Photo-regulation in microphytobenthos from intertidal mudflats and non-tidal coastal shallows

Abstract

The study investigated seasonal changes in the photo-regulatory mechanisms of microphytobenthos found in intertidal mudflats (Aiguillon Bay, the Atlantic, France) and non-tidal sandy coastal shallows (Puck Bay, the Baltic, Poland) based on photosynthetic pigment characteristics and the estimates of photosynthetic parameters obtained through oxygen evolution measurements. The intertidal communities consisted of motile diatom species typical of epipelon. The non-tidal microphytobenthos was composed of epipsammic species mostly belonging to four taxonomic groups chiefly contributing to the assemblage biomass, namely cyanobacteria, euglenophytes, green algae and diatoms (comprising mainly small-sized species). The epipelon was low light acclimated as shown by the lower values of photoprotective/photosynthetic (PPC/PSC) carotenoids and diatoxanthin/diadinoxanthin (Dt/Dd) ratios. In contrast, the epipsammon exhibited features of high light acclimation (high PPC/PSC and Dt/Dd ratios).
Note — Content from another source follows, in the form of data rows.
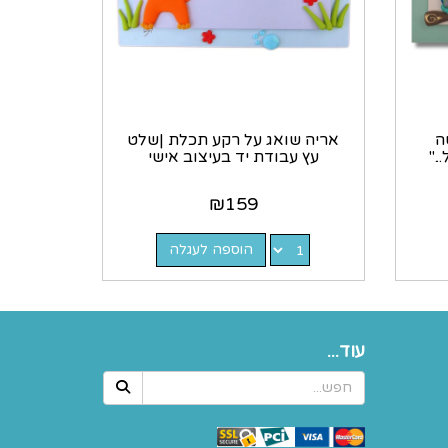
ה
אריה שואג על רקע תכלת |שלט
."
עץ עבודת יד בעיצוב אישי
₪
159
הוספה לעגלה
עוד...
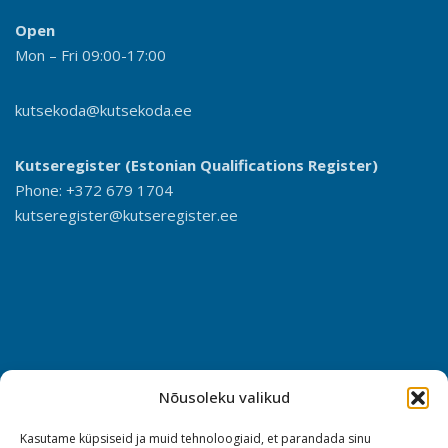
Open
Mon – Fri 09:00-17:00
kutsekoda@kutsekoda.ee
Kutseregister (Estonian Qualifications Register)
Phone: +372 679 1704
kutseregister@kutseregister.ee
Nõusoleku valikud
Kasutame küpsiseid ja muid tehnoloogiaid, et parandada sinu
In both microphytobenthos types, the photosynthetic capacity (Pm) showed the same seasonal variation pattern and there were no statistically significant differences between the investigated sites in corresponding seasons (P > 0.05). In both assemblage types, the photosynthetic efficiency at limiting irradiance (α) decreased over time. The epipelon had higher α compared to the epipsammon. Seasonal changes of the photoacclimation index (Ek) estimated for the epipelic communities reflected variations observed in Pm, whereas in the epipsammon an increasing trend in Ek values was observed. Ek was always higher for the epipsammon when comparing analogous seasons, which further corroborated low and high light acclimation in the epipelic and epipsammic communities, respectively. The presence of the photoinhibition parameter (β) in the epipelon and the lack of it in the epipsammon suggested that the latter was resistant to high irradiance and the physiological mechanisms were sufficient to protect it from photoinhibition. In the epipelon, a downturn in photosynthetic rates showed that it was susceptible to high light intensities, suggesting that physiological photoprotective mechanisms must be supported by behavioural photoacclimation in order to avoid damaging light influence.